**Requirement**. When a line below contains the string "architectural", show that line.

**Saved data entries**.
====

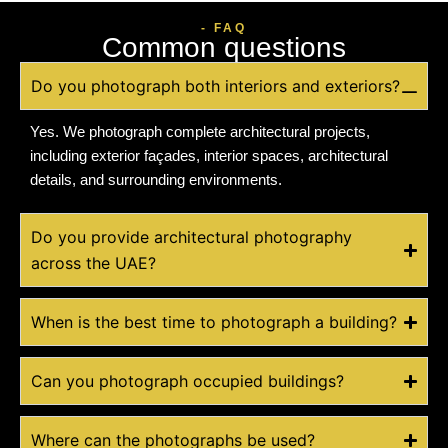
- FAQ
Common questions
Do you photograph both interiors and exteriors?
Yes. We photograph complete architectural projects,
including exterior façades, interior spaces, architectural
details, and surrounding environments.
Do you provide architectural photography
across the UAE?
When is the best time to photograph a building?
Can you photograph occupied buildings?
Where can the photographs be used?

====

**Completed task**.
Yes. We photograph complete architectural projects,
including exterior façades, interior spaces, architectural
Do you provide architectural photography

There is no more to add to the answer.